Norwegian filmmaker Ellen-Astri Lundby, who learned of her Sámi descent as an adult, tracks the case finally brought to court by the Southern Sámi community of Vapsten Lappby and places it on screen in a new documentary, aptly called Sámi vs. Sámi. The film had its world premiere in the Tromsø International Film Festival’s Films from the North sidebar, nestled firmly at the heart of this section as one of the projects depicting indigenous peoples of the northern regions of the world.
The legal battle takes place over several years, with multiple appeals by the Southern Sámi, during which courts of increasing Swedish national scale repeatedly rule in favour of the Northern Sámi village of Vapsten Sameby. Both communities are located in the Västerbotten county of Sweden, where our story occurs. In this area, the Southern Sámi are fighting to be recognised as Sámi altogether, while the Northern Sámi fear being invalidated as “settlers” themselves, given that their ancestors migrated to the region.
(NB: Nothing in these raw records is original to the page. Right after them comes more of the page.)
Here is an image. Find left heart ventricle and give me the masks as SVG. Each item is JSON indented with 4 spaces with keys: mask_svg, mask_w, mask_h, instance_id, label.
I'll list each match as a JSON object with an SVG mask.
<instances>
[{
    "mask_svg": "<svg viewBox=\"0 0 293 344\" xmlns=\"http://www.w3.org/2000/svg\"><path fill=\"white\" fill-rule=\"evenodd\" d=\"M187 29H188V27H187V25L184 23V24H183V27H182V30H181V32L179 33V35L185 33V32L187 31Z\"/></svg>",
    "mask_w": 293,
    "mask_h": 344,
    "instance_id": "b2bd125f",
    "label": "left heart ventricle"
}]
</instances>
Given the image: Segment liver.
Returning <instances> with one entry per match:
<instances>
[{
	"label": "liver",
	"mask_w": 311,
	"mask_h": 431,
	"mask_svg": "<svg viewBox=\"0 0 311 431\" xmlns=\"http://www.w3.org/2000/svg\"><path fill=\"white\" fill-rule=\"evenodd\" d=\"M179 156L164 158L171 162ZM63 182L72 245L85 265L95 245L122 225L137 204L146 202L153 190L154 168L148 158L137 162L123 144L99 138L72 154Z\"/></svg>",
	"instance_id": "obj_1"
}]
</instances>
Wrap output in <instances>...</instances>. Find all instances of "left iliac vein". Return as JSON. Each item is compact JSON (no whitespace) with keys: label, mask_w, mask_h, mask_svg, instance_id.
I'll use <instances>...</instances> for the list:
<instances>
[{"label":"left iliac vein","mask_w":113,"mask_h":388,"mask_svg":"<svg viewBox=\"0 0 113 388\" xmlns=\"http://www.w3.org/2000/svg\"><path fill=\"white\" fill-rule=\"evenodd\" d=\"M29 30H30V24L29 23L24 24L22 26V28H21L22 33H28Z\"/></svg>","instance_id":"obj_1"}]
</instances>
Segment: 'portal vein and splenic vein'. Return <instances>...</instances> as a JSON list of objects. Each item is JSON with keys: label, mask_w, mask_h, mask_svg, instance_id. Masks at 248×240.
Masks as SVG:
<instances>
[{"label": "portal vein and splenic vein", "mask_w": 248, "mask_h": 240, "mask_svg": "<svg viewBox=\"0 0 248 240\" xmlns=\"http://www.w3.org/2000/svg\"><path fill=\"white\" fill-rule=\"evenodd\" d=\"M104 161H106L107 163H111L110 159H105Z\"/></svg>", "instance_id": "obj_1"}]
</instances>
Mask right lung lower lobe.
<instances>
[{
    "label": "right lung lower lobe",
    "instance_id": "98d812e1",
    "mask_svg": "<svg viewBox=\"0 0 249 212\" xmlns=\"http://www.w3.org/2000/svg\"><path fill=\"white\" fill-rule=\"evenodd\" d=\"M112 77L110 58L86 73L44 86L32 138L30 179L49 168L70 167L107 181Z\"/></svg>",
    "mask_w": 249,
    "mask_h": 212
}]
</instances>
Viewers unfamiliar with indigenous rightsholdership may struggle slightly to understand what’s really at stake through the director’s approach, which focuses on personal accounts of disenfranchisement. Lundby relies on one archival photo repeatedly shown on screen to tell us that the communities should really be allied, rather than fighting, which lands at first but then slowly begins to lose its narrative meaning. However, we slowly learn that what’s at stake concerns special herding and hunting rights, among other crucial points of recognition, as told to us mostly by Erik Östergren (Southern Sámi) and Inger-Ann Omma (Northern Sámi), who become the cinematic representatives of each side. But the film fails to examine the legal context or the historical context related to forced migration in enough detail, which feels like a missed opportunity to hammer home how this problem is ultimately one created by the state.
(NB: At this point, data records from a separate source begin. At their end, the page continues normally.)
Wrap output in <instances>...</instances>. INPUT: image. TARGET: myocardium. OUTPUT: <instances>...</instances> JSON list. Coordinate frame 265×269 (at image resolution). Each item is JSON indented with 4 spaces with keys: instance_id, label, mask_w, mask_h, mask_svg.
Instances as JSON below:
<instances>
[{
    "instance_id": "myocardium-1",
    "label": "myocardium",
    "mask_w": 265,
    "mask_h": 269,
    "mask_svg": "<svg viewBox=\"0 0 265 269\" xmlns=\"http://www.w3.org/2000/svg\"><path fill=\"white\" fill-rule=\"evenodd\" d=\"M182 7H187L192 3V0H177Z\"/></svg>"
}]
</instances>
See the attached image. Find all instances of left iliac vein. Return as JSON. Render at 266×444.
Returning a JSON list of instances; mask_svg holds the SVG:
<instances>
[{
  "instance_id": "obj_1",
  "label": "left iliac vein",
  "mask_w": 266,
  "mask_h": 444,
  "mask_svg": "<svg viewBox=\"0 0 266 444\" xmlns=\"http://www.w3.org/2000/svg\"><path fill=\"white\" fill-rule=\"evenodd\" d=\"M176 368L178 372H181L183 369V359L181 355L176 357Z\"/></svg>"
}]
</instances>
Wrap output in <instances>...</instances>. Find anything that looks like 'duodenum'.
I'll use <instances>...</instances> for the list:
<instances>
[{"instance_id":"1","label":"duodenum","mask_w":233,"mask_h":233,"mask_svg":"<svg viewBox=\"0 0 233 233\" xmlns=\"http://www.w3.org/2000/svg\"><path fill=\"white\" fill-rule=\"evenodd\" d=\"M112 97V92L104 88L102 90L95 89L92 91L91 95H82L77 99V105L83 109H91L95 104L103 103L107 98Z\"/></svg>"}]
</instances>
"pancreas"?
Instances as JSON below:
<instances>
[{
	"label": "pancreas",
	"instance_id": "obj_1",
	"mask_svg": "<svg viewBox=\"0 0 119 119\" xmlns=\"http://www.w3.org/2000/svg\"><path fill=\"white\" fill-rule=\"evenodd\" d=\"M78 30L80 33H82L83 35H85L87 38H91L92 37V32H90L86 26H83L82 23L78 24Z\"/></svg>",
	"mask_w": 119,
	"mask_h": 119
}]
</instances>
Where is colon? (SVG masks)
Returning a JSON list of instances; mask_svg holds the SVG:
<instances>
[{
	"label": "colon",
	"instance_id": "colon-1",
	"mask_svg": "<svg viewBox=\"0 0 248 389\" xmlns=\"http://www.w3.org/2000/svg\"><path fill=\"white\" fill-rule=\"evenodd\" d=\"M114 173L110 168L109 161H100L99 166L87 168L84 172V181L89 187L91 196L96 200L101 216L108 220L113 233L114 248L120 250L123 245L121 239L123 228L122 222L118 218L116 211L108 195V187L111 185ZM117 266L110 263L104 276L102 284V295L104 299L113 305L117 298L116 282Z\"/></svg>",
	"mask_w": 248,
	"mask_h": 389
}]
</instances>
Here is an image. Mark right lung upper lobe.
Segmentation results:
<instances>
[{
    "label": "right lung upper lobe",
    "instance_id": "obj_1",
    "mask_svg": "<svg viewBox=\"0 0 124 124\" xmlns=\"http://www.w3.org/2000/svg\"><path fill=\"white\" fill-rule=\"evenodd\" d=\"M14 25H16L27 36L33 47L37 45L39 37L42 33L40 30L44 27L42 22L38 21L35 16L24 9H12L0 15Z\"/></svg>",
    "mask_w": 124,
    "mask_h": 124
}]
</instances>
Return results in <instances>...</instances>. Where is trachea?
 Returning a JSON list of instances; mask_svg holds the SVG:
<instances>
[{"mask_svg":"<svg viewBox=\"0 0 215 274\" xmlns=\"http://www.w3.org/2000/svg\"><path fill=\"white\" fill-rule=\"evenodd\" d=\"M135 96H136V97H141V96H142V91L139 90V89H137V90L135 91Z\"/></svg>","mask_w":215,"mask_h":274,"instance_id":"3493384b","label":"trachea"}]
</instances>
When Lundby reaches the core of the story, she depicts courtroom scenes through a composite of a static image of each face laid on top of the respective courtroom, with audio of each testimony. (Presumably, these are not recreations, but this is never made officially clear.) This comes across as a bit of a visually haphazard way to convey what is being interrogated in court, even as the audio is an enlightening part of the narrative.
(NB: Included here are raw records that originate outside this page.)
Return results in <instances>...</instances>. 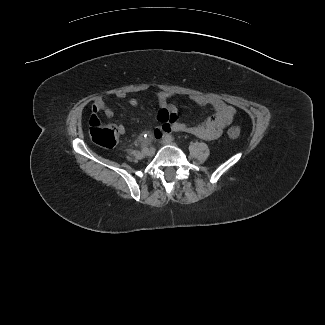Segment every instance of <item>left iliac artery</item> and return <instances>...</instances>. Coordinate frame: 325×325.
<instances>
[{"label": "left iliac artery", "mask_w": 325, "mask_h": 325, "mask_svg": "<svg viewBox=\"0 0 325 325\" xmlns=\"http://www.w3.org/2000/svg\"><path fill=\"white\" fill-rule=\"evenodd\" d=\"M165 138H167V139H169V140H174V137L172 136V135H170V134H167L166 136H165Z\"/></svg>", "instance_id": "left-iliac-artery-1"}]
</instances>
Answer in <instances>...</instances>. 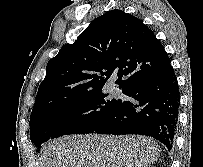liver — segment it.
<instances>
[{"label": "liver", "instance_id": "1", "mask_svg": "<svg viewBox=\"0 0 203 167\" xmlns=\"http://www.w3.org/2000/svg\"><path fill=\"white\" fill-rule=\"evenodd\" d=\"M160 151L143 136L71 135L44 146L38 167H148Z\"/></svg>", "mask_w": 203, "mask_h": 167}]
</instances>
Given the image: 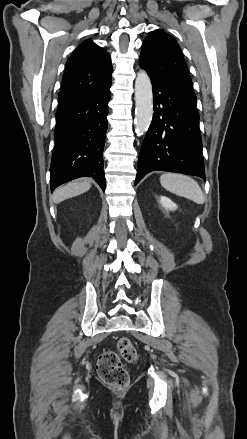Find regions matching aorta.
<instances>
[{
	"mask_svg": "<svg viewBox=\"0 0 247 439\" xmlns=\"http://www.w3.org/2000/svg\"><path fill=\"white\" fill-rule=\"evenodd\" d=\"M153 93L148 74L141 70L135 81V127L138 134L145 133L152 121Z\"/></svg>",
	"mask_w": 247,
	"mask_h": 439,
	"instance_id": "obj_1",
	"label": "aorta"
}]
</instances>
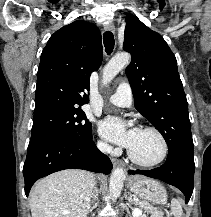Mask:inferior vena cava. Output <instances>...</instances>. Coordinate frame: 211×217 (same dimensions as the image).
I'll use <instances>...</instances> for the list:
<instances>
[{
	"mask_svg": "<svg viewBox=\"0 0 211 217\" xmlns=\"http://www.w3.org/2000/svg\"><path fill=\"white\" fill-rule=\"evenodd\" d=\"M99 149L101 150V151H103V152H108L109 151V149H110V147L107 145V144H101V145H99ZM95 192L96 191H94V193H93V198H96V196H97V193L95 194Z\"/></svg>",
	"mask_w": 211,
	"mask_h": 217,
	"instance_id": "inferior-vena-cava-1",
	"label": "inferior vena cava"
}]
</instances>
What the filmmaker depicts here is clearly a fascinating and important story, but the viewer is hardly privy to the consequences for the community on either side, which are merely spoken about and not shown. This leads Omma to feel like a near-villain by the end, skewing the viewer towards Östergren and the Southern Sámi’s lack of indigenous rights, including his desire to raise his children into this culture. Sámi vs. Sámi emerges as a valuable method through which to become interested in this case and the complex landscape of indigenous rights and state-inflicted violence in our world’s northern regions, but its outcome is disappointingly too scattered for the impact it seeks to have.
Sámi vs. Sámi is a production by Ten Thousand Images (Norway), Saltfilm AB (Sweden), SVT (Sweden) and Filmpool Nord (Sweden).